Exercise: Return the line that has "Current appointments (417, 924)" and all lines below it through the last, exactly as they stand; omit pictures.

Available data:
=== Begin Enclosure ===
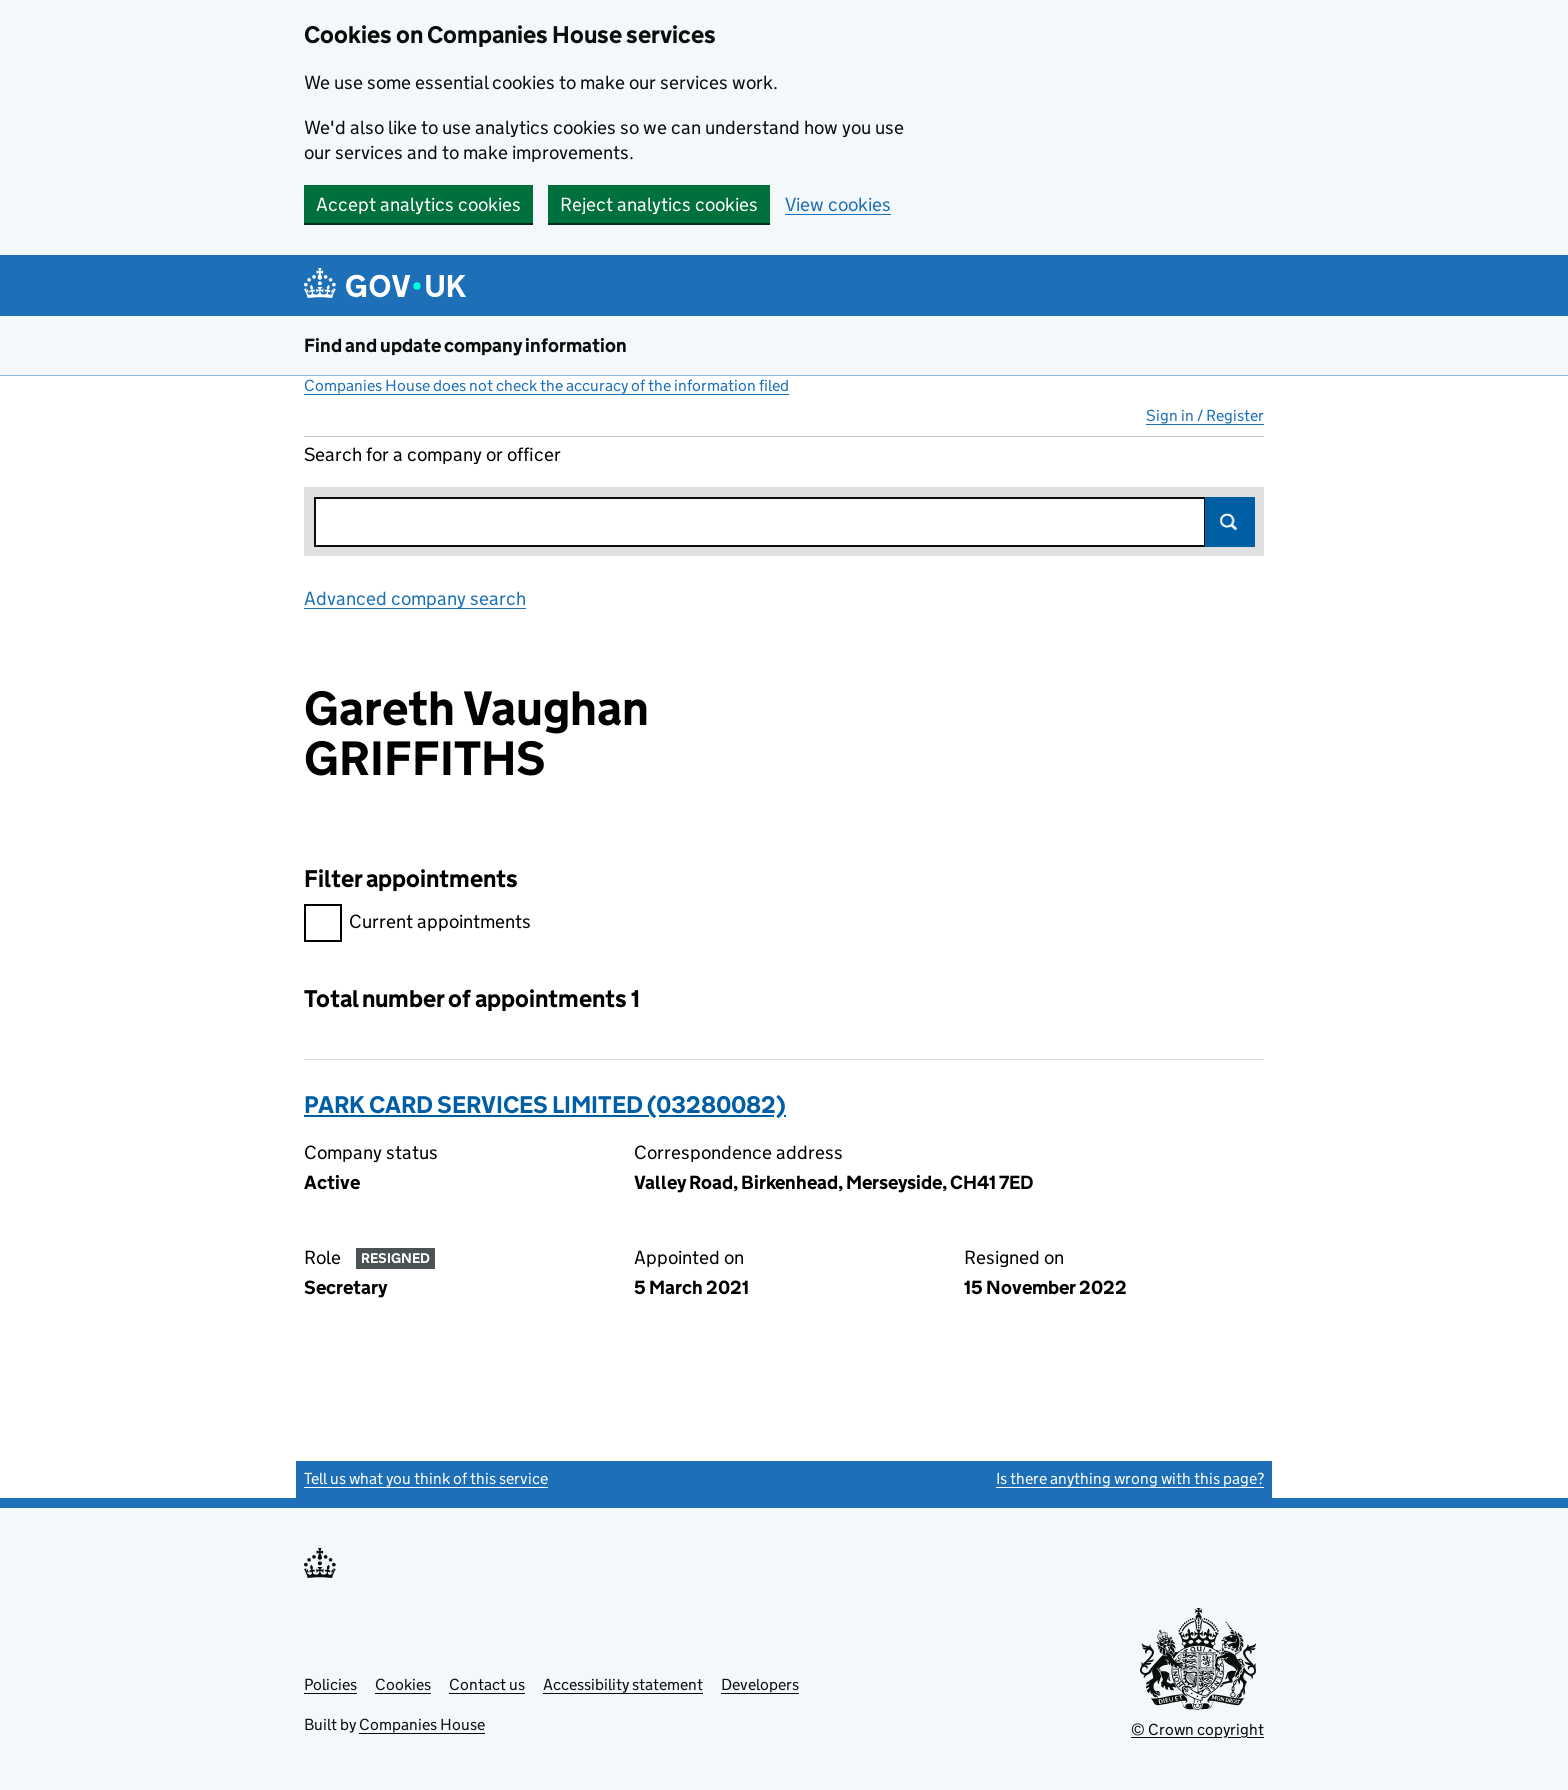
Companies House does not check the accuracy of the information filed (546, 385)
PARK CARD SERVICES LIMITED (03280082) (545, 1104)
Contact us (487, 1684)
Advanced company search (415, 598)
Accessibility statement (623, 1684)
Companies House (422, 1724)
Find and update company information (465, 345)
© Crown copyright (1197, 1729)
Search (1230, 522)
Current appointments (417, 924)
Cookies (403, 1684)
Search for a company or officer (432, 454)
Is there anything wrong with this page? (1130, 1478)
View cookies (838, 204)
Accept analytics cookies (418, 204)
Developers (760, 1684)
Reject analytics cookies (659, 204)
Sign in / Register (1205, 415)
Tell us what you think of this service (426, 1478)
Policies (330, 1684)
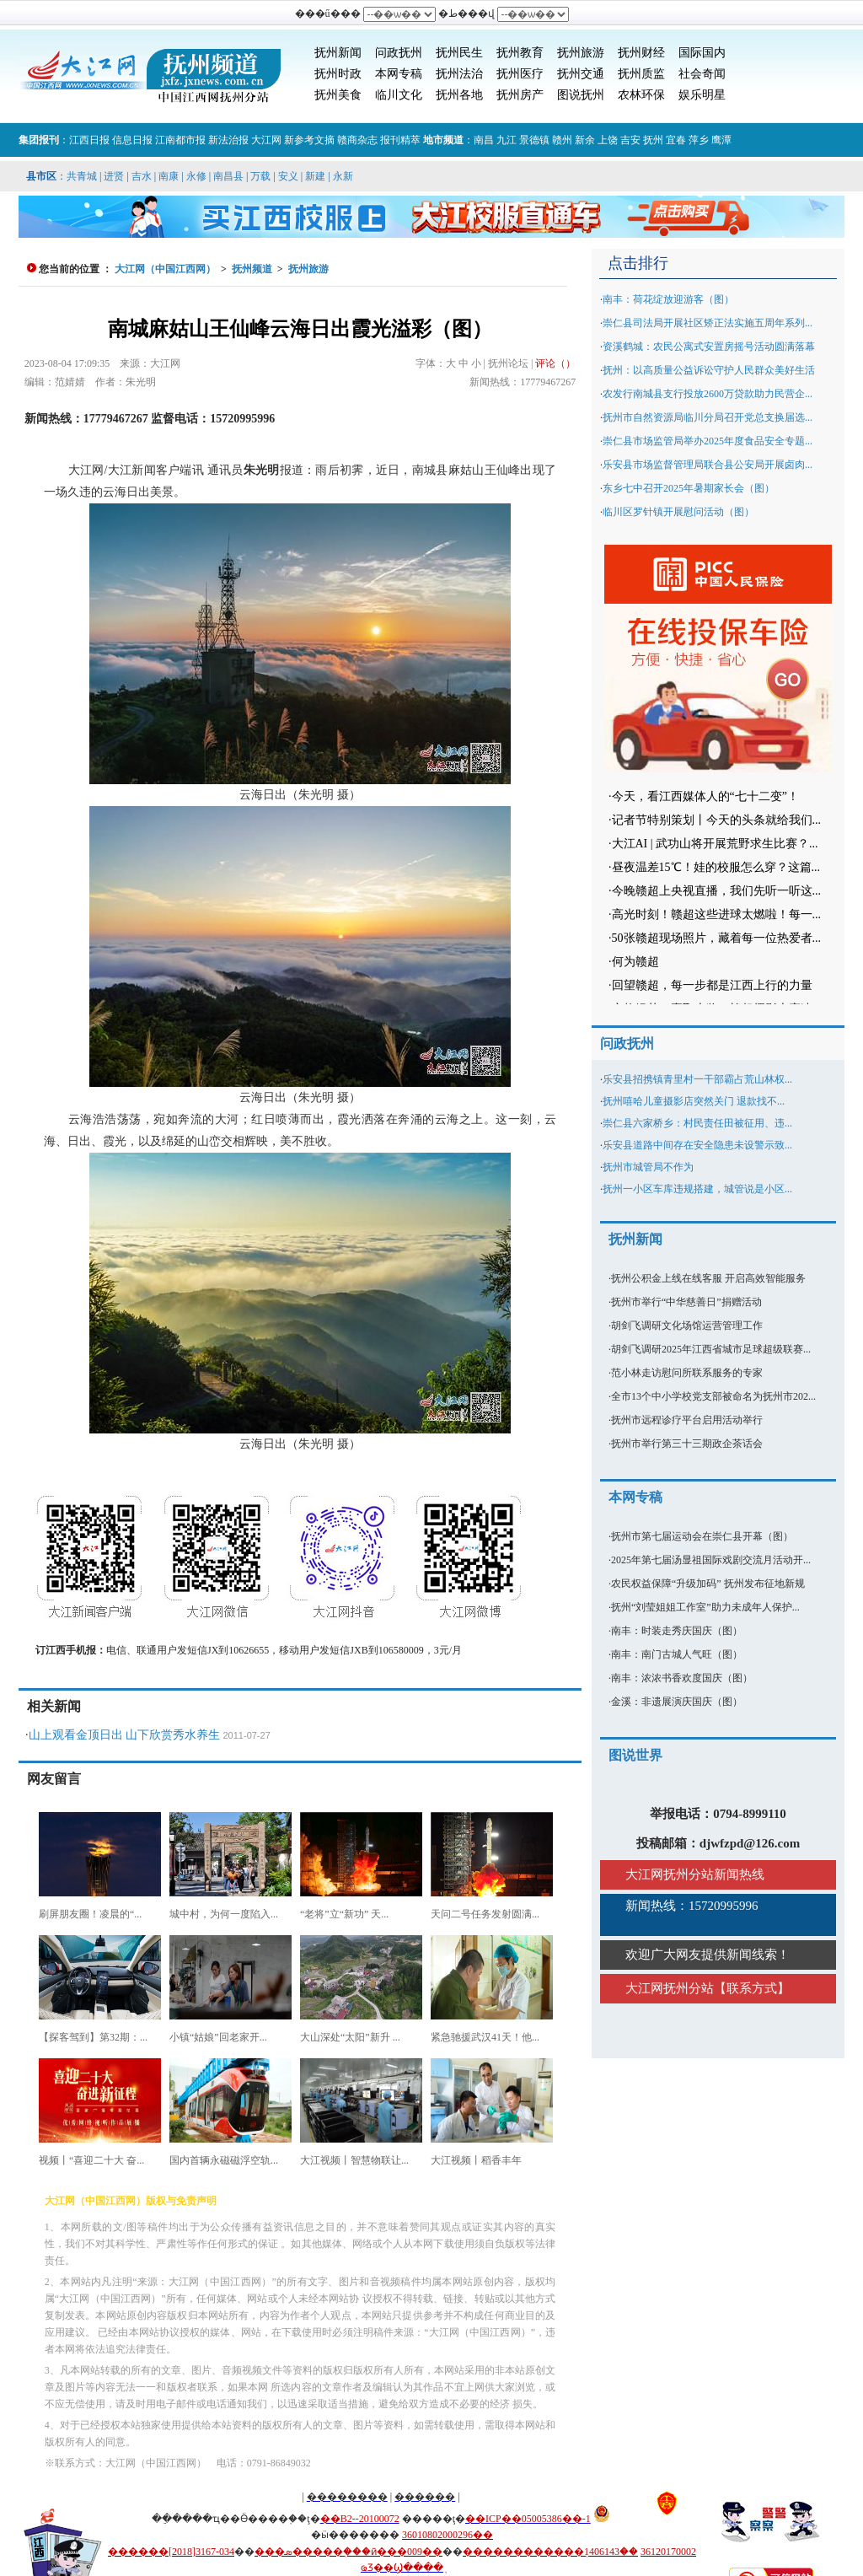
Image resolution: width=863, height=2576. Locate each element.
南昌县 (228, 176)
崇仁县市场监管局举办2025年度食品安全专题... (707, 441)
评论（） (555, 363)
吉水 (141, 176)
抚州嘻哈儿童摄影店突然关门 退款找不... (694, 1101)
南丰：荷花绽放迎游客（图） (668, 299)
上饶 (608, 140)
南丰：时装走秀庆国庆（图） (676, 1631)
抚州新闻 (338, 52)
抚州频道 (252, 269)
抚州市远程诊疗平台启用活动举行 (687, 1420)
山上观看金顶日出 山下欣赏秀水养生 (125, 1735)
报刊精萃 (400, 140)
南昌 (484, 140)
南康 (168, 176)
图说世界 (635, 1755)
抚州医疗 (520, 73)
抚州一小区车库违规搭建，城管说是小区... (697, 1189)
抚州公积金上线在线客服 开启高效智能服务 (708, 1278)
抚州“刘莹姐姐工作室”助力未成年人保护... (705, 1607)
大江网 (266, 140)
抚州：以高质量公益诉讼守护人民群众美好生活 (709, 370)
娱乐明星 (702, 95)
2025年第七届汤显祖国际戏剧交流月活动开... (711, 1560)
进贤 (114, 176)
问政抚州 (398, 52)
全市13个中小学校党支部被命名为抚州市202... (713, 1396)
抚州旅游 (580, 52)
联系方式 (751, 1988)
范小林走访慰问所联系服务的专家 (687, 1373)
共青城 (82, 176)
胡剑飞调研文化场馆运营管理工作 (687, 1325)
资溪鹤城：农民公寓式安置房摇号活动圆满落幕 (709, 346)
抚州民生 (459, 52)
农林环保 (641, 95)
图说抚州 (580, 95)
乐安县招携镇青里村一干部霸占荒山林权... (697, 1079)
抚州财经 (641, 52)
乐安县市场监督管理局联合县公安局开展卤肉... (707, 465)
=== End Enclosure ===
Output for this exercise:
Current appointments (417, 924)
Cookies (403, 1684)
Search for a company or officer (432, 454)
Is there anything wrong with this page? (1130, 1478)
View cookies (838, 204)
Accept analytics cookies (418, 204)
Developers (760, 1684)
Reject analytics cookies (659, 204)
Sign in / Register (1205, 415)
Tell us what you think of this service (426, 1478)
Policies (330, 1684)
Image resolution: width=863, height=2576. Locate each element.
南昌县 (228, 176)
崇仁县市场监管局举办2025年度食品安全专题... (707, 441)
评论（） (555, 363)
吉水 (141, 176)
抚州嘻哈儿童摄影店突然关门 退款找不... (694, 1101)
南丰：荷花绽放迎游客（图） (668, 299)
上饶 (608, 140)
南丰：时装走秀庆国庆（图） (676, 1631)
抚州新闻 (338, 52)
抚州频道 (252, 269)
抚州市远程诊疗平台启用活动举行 (687, 1420)
山上观看金顶日出 山下欣赏秀水养生 (125, 1735)
报刊精萃 (400, 140)
南昌 (484, 140)
南康 (168, 176)
图说世界 (635, 1755)
抚州医疗 (520, 73)
抚州一小区车库违规搭建，城管说是小区... (697, 1189)
抚州公积金上线在线客服 开启高效智能服务 (708, 1278)
抚州“刘莹姐姐工作室”助力未成年人保护... (705, 1607)
大江网 (266, 140)
抚州：以高质量公益诉讼守护人民群众美好生活 (709, 370)
娱乐明星 (702, 95)
2025年第七届汤显祖国际戏剧交流月活动开... (711, 1560)
进贤 (114, 176)
问政抚州 (398, 52)
全市13个中小学校党支部被命名为抚州市202... (713, 1396)
抚州旅游 (580, 52)
联系方式 (751, 1988)
范小林走访慰问所联系服务的专家 (687, 1373)
共青城 (82, 176)
胡剑飞调研文化场馆运营管理工作 (687, 1325)
资溪鹤城：农民公寓式安置房摇号活动圆满落幕 (709, 346)
抚州民生 (459, 52)
农林环保 (641, 95)
图说抚州 (580, 95)
乐安县招携镇青里村一干部霸占荒山林权... (697, 1079)
抚州财经 (641, 52)
乐安县市场监督管理局联合县公安局开展卤肉... (707, 465)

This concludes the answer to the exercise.